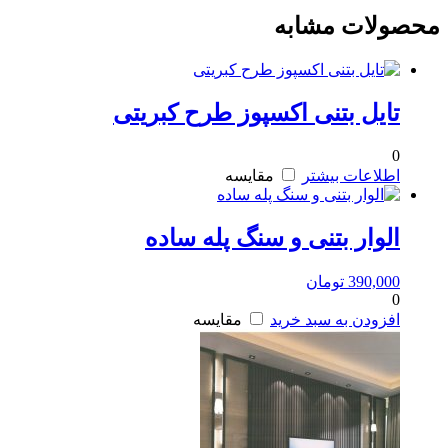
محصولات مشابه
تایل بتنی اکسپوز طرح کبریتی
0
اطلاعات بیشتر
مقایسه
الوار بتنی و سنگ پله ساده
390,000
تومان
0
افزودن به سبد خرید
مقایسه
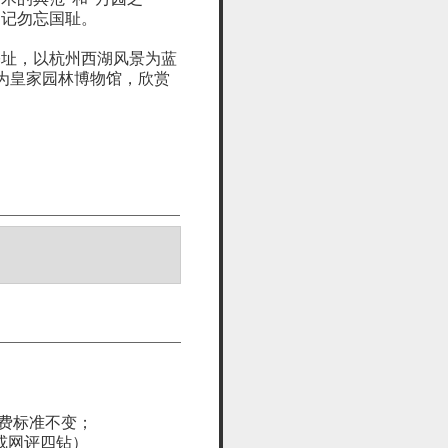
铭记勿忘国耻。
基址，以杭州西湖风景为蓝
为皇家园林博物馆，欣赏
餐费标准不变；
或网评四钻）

========

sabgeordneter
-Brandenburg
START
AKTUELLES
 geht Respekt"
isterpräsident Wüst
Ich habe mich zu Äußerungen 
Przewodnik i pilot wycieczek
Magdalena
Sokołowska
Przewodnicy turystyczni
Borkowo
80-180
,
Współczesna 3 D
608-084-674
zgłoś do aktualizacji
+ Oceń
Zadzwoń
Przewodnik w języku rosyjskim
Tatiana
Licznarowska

========

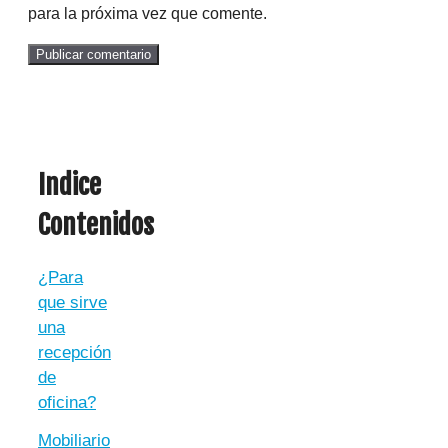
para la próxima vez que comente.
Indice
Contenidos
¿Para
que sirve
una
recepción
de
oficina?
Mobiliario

========

> **TASK REQUIREMENTS**
Search the entries above for lines holding the string "بتنی", then report only how many there are.

> **TASK RESPONSE**
2